The U.S. ruling class has hoped that by battering Afghanistan they could weaken the Taliban's armed forces, shatter the political unity of the Taliban itself and produce someone within Afghanistan willing to hand over Osama bin Laden and participate in a new pro-U.S. government.

The U.S. is sending in troops because bombs alone have not produced any of these imperialist goals. "The cruise missiles and bombers are not going to solve this problem," Secretary Rumsfeld has said. This escalation highlights a many-sided dilemma facing the U.S. warmakers.

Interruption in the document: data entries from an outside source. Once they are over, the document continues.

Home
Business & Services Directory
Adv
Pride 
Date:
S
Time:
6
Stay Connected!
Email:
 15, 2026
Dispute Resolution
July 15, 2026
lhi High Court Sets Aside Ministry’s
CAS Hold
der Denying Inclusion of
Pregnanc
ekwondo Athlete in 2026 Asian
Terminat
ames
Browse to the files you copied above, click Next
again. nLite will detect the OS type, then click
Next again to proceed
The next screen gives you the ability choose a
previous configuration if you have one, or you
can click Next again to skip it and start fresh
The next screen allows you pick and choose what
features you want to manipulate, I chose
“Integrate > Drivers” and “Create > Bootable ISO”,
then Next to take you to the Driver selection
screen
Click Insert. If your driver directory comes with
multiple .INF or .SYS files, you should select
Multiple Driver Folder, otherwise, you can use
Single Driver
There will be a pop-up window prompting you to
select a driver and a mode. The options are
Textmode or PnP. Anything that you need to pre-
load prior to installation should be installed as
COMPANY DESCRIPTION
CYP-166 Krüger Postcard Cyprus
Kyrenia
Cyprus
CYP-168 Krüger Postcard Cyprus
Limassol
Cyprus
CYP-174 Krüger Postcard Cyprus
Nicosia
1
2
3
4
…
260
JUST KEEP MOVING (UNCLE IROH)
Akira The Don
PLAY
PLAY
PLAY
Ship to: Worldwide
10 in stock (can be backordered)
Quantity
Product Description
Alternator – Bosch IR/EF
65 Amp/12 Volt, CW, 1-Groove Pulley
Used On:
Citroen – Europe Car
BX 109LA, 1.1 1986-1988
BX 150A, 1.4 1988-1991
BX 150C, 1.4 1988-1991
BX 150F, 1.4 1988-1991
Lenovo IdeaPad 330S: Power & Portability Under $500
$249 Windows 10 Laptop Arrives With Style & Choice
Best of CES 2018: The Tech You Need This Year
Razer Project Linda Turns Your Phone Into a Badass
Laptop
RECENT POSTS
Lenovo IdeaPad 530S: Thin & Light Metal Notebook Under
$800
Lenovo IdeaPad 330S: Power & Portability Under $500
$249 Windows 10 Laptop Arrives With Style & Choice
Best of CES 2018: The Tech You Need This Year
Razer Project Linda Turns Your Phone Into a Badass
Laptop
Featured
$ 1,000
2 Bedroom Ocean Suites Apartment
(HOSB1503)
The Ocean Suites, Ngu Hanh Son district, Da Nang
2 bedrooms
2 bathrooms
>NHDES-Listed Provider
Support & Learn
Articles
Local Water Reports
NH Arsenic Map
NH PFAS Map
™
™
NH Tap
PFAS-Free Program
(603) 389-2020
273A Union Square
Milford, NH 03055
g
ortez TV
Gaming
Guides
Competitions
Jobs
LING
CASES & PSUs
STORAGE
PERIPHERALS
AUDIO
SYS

The Taliban regime, based in Kabul and Kandahar, has not collapsed. President Bush has repeatedly called on them to submit to U.S. demands. And they have not. Pentagon generals have announced that the Taliban forces were "eviscerated" and crumbling--only to see the Taliban drive back the Northern Alliance from the strategic town of Mazar-i-Sharif, including with the use of Chechen, Pakistani and Arab fundamentalist troops.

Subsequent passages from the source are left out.